Prenez par exemple la notion d’instant présent, apportée par la méditation de pleine conscience : il y a une vingtaine d’années, quand nous avons commencé à rappeler à nos contemporains de ne pas oublier de vivre au présent, c’était la mode de la gestion du temps, qui nous incitait au multitâche, et c’était l’époque de l’apparition des écrans, qui nous apprenaient la dispersion mentale. Vivre le présent, seulement le présent, c’était nouveau, rafraichissant, salvateur. Maintenant, vingt après, à force d’être rabâché – « l’instant présent, l’instant présent… » -, c’est toujours important mais c’est devenu agaçant.

Eh bien, c’est un peu la même chose pour : « Ce qui ne nous tue pas nous rend plus fort », la célèbre citation de Nietzsche.

Je me souviens que mes patients la détestaient. Car pour eux, les adversités qui ne les tuaient pas ne les rendaient pas plus forts mais plus faibles, traumatisés, cabossés, inquiets, fragilisés… Ou complexés de ne pas être arrivés à devenir plus forts. D’ailleurs, quand Nietzsche aborde cela, dans Le Crépuscule des idoles, il écrit en réalité : « Ce qui ne me tue pas me rend plus fort. » Il ne prétend parler que de lui et de quelques personnes d’exception : des costauds, des philosophes, des rockers

C’est dommage, tout de même, que nous ayons si souvent besoin de subir de gros ennuis pour apprendre à aimer la vie ; la vie ordinaire, la vie sans tracas majeurs, la vie avec seulement de petits soucis. Dommage que ce soit l’adversité qui doive nous ouvrir les yeux : c’est quand on a une jambe cassée qu’on découvre qu’il est merveilleux de simplement pouvoir marcher ; c’est quand on perd un proche qu’on découvre qu’il était formidable de partager des moments avec lui ; c’est quand on est confiné qu’on apprécie la délicieuse liberté de déambuler sans but ni attestation…

Savoir que tout est fragile, que tous nos petits bonheurs peuvent nous être retirés à tout moment, et décider de les savourer maintenant, au présent, cela devrait nous suffire pour nous sentir heureux, si nous étions sages. Mais nous ne sommes pas sages, et c’est l’adversité qui vient faire le boulot.
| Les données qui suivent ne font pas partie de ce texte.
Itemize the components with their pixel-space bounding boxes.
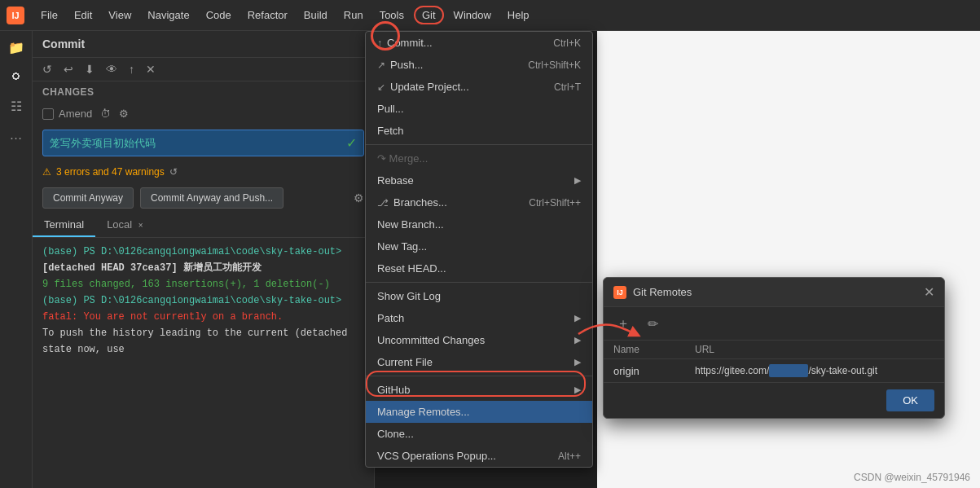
dialog-close-button[interactable]: ✕	[924, 284, 934, 300]
sidebar-icon-more[interactable]: …	[7, 125, 26, 145]
git-menu-rebase-label: Rebase	[377, 174, 414, 187]
git-menu-item-current-file[interactable]: Current File ▶	[366, 351, 592, 373]
git-menu-item-clone[interactable]: Clone...	[366, 423, 592, 445]
right-white-area	[597, 31, 980, 488]
tab-local[interactable]: Local ×	[95, 213, 155, 237]
menu-view[interactable]: View	[102, 6, 138, 24]
git-menu-item-push[interactable]: ↗ Push... Ctrl+Shift+K	[366, 54, 592, 76]
menu-tools[interactable]: Tools	[373, 6, 411, 24]
menu-build[interactable]: Build	[297, 6, 334, 24]
commit-anyway-push-button[interactable]: Commit Anyway and Push...	[140, 187, 283, 209]
remote-url-origin: https://gitee.com/ /sky-take-out.git	[695, 364, 934, 377]
git-menu-item-branches[interactable]: ⎇ Branches... Ctrl+Shift++	[366, 191, 592, 213]
amend-row: Amend ⏱ ⚙	[33, 103, 374, 125]
refresh-icon[interactable]: ↺	[39, 61, 55, 77]
amend-checkbox[interactable]	[42, 108, 54, 120]
commit-panel: Commit ↺ ↩ ⬇ 👁 ↑ ✕ Changes Amend ⏱ ⚙ 笼写外…	[33, 31, 375, 488]
git-dropdown-menu: ↑ Commit... Ctrl+K ↗ Push... Ctrl+Shift+…	[365, 31, 593, 468]
menu-help[interactable]: Help	[501, 6, 536, 24]
git-menu-item-rebase[interactable]: Rebase ▶	[366, 169, 592, 191]
commit-message-text: 笼写外卖项目初始代码	[50, 136, 156, 151]
col-url-header: URL	[695, 344, 934, 355]
git-menu-item-fetch[interactable]: Fetch	[366, 120, 592, 142]
edit-remote-button[interactable]: ✏	[641, 312, 664, 335]
sidebar-icon-git[interactable]: ⭘	[7, 67, 26, 86]
git-remotes-dialog: IJ Git Remotes ✕ ＋ ✏ Name URL origin htt…	[603, 277, 945, 419]
menu-bar: File Edit View Navigate Code Refactor Bu…	[34, 6, 536, 24]
git-menu-update-label: Update Project...	[390, 81, 469, 93]
menu-window[interactable]: Window	[447, 6, 498, 24]
git-menu-item-patch[interactable]: Patch ▶	[366, 307, 592, 329]
commit-message-box[interactable]: 笼写外卖项目初始代码 ✓	[42, 130, 364, 156]
menu-git[interactable]: Git	[414, 6, 444, 24]
dialog-title-text: Git Remotes	[633, 286, 692, 298]
menu-run[interactable]: Run	[337, 6, 370, 24]
push-icon: ↗	[377, 59, 385, 71]
menu-edit[interactable]: Edit	[68, 6, 99, 24]
undo-icon[interactable]: ↩	[60, 61, 77, 77]
dialog-title-bar: IJ Git Remotes ✕	[604, 278, 944, 307]
git-menu-current-file-label: Current File	[377, 356, 433, 368]
commit-up-icon: ↑	[377, 37, 382, 49]
menu-refactor[interactable]: Refactor	[241, 6, 294, 24]
eye-icon[interactable]: 👁	[103, 61, 121, 77]
commit-anyway-button[interactable]: Commit Anyway	[42, 187, 134, 209]
git-menu-item-update[interactable]: ↙ Update Project... Ctrl+T	[366, 76, 592, 98]
terminal-line-2: [detached HEAD 37cea37] 新增员工功能开发	[42, 261, 364, 275]
commit-settings-icon[interactable]: ⚙	[354, 191, 364, 204]
terminal-line-6: To push the history leading to the curre…	[42, 326, 364, 341]
git-menu-pull-label: Pull...	[377, 103, 404, 115]
warnings-refresh-icon[interactable]: ↺	[169, 166, 178, 178]
warnings-row: ⚠ 3 errors and 47 warnings ↺	[33, 161, 374, 182]
rebase-arrow-icon: ▶	[574, 175, 581, 186]
git-menu-item-reset-head[interactable]: Reset HEAD...	[366, 257, 592, 279]
git-menu-item-vcs-popup[interactable]: VCS Operations Popup... Alt++	[366, 445, 592, 467]
separator-2	[366, 282, 592, 283]
menu-navigate[interactable]: Navigate	[141, 6, 196, 24]
git-menu-merge-label: ↷ Merge...	[377, 152, 428, 165]
git-menu-patch-label: Patch	[377, 312, 404, 324]
tab-terminal[interactable]: Terminal	[33, 213, 95, 237]
git-menu-commit-shortcut: Ctrl+K	[553, 37, 581, 49]
git-menu-item-commit[interactable]: ↑ Commit... Ctrl+K	[366, 32, 592, 54]
menu-file[interactable]: File	[34, 6, 64, 24]
git-menu-vcs-popup-label: VCS Operations Popup...	[377, 450, 496, 462]
git-menu-item-new-branch[interactable]: New Branch...	[366, 213, 592, 235]
dialog-toolbar: ＋ ✏	[604, 307, 944, 341]
commit-buttons-row: Commit Anyway Commit Anyway and Push... …	[33, 182, 374, 213]
sidebar-icon-folder[interactable]: 📁	[7, 37, 26, 57]
url-highlight	[769, 364, 808, 377]
git-menu-push-shortcut: Ctrl+Shift+K	[528, 59, 581, 71]
download-icon[interactable]: ⬇	[81, 61, 98, 77]
app-logo: IJ	[7, 7, 24, 24]
dialog-footer: OK	[604, 382, 944, 418]
git-menu-item-pull[interactable]: Pull...	[366, 98, 592, 120]
git-menu-item-github[interactable]: GitHub ▶	[366, 379, 592, 401]
git-menu-fetch-label: Fetch	[377, 125, 404, 137]
separator-3	[366, 376, 592, 376]
ok-button[interactable]: OK	[886, 389, 934, 411]
git-menu-branches-label: Branches...	[393, 196, 447, 209]
settings-small-icon: ⚙	[119, 108, 129, 120]
menu-code[interactable]: Code	[200, 6, 238, 24]
git-menu-item-show-git-log[interactable]: Show Git Log	[366, 285, 592, 307]
tab-local-close[interactable]: ×	[138, 221, 143, 230]
dialog-title-left: IJ Git Remotes	[613, 286, 692, 299]
update-icon: ↙	[377, 81, 385, 93]
close-icon[interactable]: ✕	[143, 61, 159, 77]
dialog-table-row-origin: origin https://gitee.com/ /sky-take-out.…	[604, 359, 944, 382]
terminal-tabs: Terminal Local ×	[33, 213, 374, 238]
up-icon[interactable]: ↑	[125, 61, 138, 77]
git-menu-clone-label: Clone...	[377, 428, 414, 440]
git-menu-item-manage-remotes[interactable]: Manage Remotes...	[366, 401, 592, 423]
git-menu-item-uncommitted[interactable]: Uncommitted Changes ▶	[366, 329, 592, 351]
annotation-arrow	[570, 310, 644, 358]
sidebar-icon-structure[interactable]: ☷	[7, 96, 26, 116]
git-menu-github-label: GitHub	[377, 384, 410, 396]
git-menu-item-new-tag[interactable]: New Tag...	[366, 235, 592, 257]
git-menu-new-branch-label: New Branch...	[377, 218, 444, 231]
watermark: CSDN @weixin_45791946	[854, 472, 970, 483]
git-menu-new-tag-label: New Tag...	[377, 240, 427, 253]
terminal-line-1: (base) PS D:\0126cangqiongwaimai\code\sk…	[42, 244, 364, 259]
git-menu-commit-label: Commit...	[387, 37, 433, 49]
Alors, plutôt que de compter sur la croissance post-traumatique pour redécouvrir le sens de la vie, nous pourrions essayer une autre voie, celle de la croissance pré-traumatique, et remplacer l’agaçant « Ce qui ne nous tue pas… » par une autre formule : « Deviens plus fort de tes chances, au lieu de ne devenir plus fort que de tes seuls malheurs ».

Illustration : pingouins essayant de devenir plus forts.

PS : cet article reprend ma chronique du 3 novembre 2020 dans l’émission de France Inter, Grand Bien Vous Fasse.